[Data items]
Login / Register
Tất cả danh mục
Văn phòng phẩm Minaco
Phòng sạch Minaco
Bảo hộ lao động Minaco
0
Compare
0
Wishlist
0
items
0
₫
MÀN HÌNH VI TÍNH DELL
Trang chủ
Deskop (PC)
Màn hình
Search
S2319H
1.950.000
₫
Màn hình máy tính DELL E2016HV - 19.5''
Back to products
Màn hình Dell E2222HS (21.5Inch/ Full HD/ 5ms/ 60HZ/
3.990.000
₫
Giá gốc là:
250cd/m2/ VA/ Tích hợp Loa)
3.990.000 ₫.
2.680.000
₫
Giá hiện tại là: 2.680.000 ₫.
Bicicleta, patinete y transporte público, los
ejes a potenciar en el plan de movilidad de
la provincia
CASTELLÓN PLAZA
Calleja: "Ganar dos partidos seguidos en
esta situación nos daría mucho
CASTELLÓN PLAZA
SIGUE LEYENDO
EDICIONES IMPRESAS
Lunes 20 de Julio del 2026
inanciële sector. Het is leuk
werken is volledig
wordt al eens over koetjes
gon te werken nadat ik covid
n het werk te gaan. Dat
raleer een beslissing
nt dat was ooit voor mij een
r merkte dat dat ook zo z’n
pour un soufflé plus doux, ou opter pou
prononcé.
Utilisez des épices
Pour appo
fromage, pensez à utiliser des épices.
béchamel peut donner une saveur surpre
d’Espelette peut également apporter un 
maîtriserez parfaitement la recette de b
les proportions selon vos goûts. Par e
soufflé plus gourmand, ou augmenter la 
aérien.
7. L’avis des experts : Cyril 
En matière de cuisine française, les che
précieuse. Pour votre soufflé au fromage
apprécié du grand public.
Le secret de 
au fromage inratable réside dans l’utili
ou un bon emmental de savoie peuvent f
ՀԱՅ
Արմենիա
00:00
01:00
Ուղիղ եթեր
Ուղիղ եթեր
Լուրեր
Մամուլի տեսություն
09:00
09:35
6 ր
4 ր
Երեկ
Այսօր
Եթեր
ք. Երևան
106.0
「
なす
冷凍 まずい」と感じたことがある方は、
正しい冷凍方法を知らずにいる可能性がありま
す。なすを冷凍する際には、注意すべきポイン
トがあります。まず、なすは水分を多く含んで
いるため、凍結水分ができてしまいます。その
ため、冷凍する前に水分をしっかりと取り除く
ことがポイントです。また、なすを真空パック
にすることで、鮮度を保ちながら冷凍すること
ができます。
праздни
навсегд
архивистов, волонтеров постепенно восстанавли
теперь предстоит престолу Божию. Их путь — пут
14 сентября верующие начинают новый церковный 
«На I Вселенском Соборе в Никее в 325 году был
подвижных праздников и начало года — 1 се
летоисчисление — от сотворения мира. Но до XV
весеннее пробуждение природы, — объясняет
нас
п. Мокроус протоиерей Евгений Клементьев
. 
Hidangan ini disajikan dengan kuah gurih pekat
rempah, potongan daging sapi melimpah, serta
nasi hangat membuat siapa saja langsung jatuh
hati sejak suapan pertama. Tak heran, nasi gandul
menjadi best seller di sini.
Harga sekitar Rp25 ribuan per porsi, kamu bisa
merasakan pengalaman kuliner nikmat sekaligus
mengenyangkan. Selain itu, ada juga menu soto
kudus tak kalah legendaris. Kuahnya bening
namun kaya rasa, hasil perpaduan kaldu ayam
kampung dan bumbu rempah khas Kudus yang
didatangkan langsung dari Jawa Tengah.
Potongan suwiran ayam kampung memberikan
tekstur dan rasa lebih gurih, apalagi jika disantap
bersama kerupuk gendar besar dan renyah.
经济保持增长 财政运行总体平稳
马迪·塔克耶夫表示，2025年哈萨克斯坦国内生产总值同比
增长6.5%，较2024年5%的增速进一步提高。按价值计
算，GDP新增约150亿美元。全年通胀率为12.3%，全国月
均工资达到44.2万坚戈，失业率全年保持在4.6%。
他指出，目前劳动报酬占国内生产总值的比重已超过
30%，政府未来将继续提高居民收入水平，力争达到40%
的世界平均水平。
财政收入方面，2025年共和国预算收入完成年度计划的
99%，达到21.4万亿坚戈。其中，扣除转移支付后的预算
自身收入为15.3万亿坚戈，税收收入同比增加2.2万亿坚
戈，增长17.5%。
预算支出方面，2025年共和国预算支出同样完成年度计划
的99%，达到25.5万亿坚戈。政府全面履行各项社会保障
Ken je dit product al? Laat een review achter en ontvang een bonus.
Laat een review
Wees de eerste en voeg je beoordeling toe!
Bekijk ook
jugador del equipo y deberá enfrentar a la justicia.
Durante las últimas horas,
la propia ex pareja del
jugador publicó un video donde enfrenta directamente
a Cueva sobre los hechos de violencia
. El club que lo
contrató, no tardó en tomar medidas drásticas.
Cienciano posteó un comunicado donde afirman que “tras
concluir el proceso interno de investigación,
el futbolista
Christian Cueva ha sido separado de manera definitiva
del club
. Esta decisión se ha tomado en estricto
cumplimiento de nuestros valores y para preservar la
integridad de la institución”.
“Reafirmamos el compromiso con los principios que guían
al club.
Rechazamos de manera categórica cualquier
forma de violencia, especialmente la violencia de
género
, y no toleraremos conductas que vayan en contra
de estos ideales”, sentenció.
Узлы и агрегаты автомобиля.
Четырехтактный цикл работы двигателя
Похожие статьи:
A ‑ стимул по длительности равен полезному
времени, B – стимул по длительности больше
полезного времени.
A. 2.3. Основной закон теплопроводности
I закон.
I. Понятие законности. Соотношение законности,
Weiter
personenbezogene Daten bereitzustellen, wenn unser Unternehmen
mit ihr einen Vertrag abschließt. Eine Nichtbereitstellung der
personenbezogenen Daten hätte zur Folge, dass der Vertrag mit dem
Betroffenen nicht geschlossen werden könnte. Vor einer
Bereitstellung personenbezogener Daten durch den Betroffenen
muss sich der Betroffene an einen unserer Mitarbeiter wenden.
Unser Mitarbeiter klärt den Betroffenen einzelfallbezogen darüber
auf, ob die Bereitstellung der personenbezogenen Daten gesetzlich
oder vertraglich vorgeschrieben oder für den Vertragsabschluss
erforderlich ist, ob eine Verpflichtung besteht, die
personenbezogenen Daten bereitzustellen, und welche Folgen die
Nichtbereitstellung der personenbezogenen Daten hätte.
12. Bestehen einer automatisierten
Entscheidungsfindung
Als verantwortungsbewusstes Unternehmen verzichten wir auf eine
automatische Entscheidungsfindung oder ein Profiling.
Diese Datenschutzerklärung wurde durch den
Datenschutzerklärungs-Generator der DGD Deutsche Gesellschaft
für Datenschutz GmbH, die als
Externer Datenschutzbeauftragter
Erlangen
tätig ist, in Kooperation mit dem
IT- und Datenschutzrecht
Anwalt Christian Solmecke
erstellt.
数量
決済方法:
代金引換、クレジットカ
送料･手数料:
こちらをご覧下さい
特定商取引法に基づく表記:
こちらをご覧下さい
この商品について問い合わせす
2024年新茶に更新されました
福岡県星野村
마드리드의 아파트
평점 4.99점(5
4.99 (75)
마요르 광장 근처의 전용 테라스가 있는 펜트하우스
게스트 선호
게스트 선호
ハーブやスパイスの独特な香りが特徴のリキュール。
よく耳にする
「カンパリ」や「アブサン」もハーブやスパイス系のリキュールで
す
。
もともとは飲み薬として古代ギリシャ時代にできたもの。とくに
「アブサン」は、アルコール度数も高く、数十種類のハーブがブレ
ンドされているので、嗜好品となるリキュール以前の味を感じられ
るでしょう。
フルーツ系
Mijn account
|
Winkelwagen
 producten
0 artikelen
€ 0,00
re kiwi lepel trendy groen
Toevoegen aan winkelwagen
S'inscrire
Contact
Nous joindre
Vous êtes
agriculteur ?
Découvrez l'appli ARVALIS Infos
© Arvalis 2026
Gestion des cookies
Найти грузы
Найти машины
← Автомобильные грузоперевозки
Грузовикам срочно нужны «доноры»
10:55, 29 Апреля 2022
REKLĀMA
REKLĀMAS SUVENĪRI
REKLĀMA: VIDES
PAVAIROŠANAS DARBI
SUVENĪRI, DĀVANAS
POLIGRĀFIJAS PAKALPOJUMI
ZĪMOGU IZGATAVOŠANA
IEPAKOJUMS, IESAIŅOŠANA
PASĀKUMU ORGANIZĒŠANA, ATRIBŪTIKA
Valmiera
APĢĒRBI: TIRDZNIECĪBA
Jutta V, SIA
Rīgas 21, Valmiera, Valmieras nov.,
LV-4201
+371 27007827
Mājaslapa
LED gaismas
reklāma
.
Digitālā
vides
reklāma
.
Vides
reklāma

WHAT IS REQUIRED: What is needed is an exact copy of the lines above, from the one containing "Màn hình máy tính DELL E2016HV - 19.5''" through the one containing "hati sejak suapan", with nothing added.

ANSWER TO THIS EXERCISE:
Màn hình máy tính DELL E2016HV - 19.5''
Back to products
Màn hình Dell E2222HS (21.5Inch/ Full HD/ 5ms/ 60HZ/
3.990.000
₫
Giá gốc là:
250cd/m2/ VA/ Tích hợp Loa)
3.990.000 ₫.
2.680.000
₫
Giá hiện tại là: 2.680.000 ₫.
Bicicleta, patinete y transporte público, los
ejes a potenciar en el plan de movilidad de
la provincia
CASTELLÓN PLAZA
Calleja: "Ganar dos partidos seguidos en
esta situación nos daría mucho
CASTELLÓN PLAZA
SIGUE LEYENDO
EDICIONES IMPRESAS
Lunes 20 de Julio del 2026
inanciële sector. Het is leuk
werken is volledig
wordt al eens over koetjes
gon te werken nadat ik covid
n het werk te gaan. Dat
raleer een beslissing
nt dat was ooit voor mij een
r merkte dat dat ook zo z’n
pour un soufflé plus doux, ou opter pou
prononcé.
Utilisez des épices
Pour appo
fromage, pensez à utiliser des épices.
béchamel peut donner une saveur surpre
d’Espelette peut également apporter un 
maîtriserez parfaitement la recette de b
les proportions selon vos goûts. Par e
soufflé plus gourmand, ou augmenter la 
aérien.
7. L’avis des experts : Cyril 
En matière de cuisine française, les che
précieuse. Pour votre soufflé au fromage
apprécié du grand public.
Le secret de 
au fromage inratable réside dans l’utili
ou un bon emmental de savoie peuvent f
ՀԱՅ
Արմենիա
00:00
01:00
Ուղիղ եթեր
Ուղիղ եթեր
Լուրեր
Մամուլի տեսություն
09:00
09:35
6 ր
4 ր
Երեկ
Այսօր
Եթեր
ք. Երևան
106.0
「
なす
冷凍 まずい」と感じたことがある方は、
正しい冷凍方法を知らずにいる可能性がありま
す。なすを冷凍する際には、注意すべきポイン
トがあります。まず、なすは水分を多く含んで
いるため、凍結水分ができてしまいます。その
ため、冷凍する前に水分をしっかりと取り除く
ことがポイントです。また、なすを真空パック
にすることで、鮮度を保ちながら冷凍すること
ができます。
праздни
навсегд
архивистов, волонтеров постепенно восстанавли
теперь предстоит престолу Божию. Их путь — пут
14 сентября верующие начинают новый церковный 
«На I Вселенском Соборе в Никее в 325 году был
подвижных праздников и начало года — 1 се
летоисчисление — от сотворения мира. Но до XV
весеннее пробуждение природы, — объясняет
нас
п. Мокроус протоиерей Евгений Клементьев
. 
Hidangan ini disajikan dengan kuah gurih pekat
rempah, potongan daging sapi melimpah, serta
nasi hangat membuat siapa saja langsung jatuh
hati sejak suapan pertama. Tak heran, nasi gandul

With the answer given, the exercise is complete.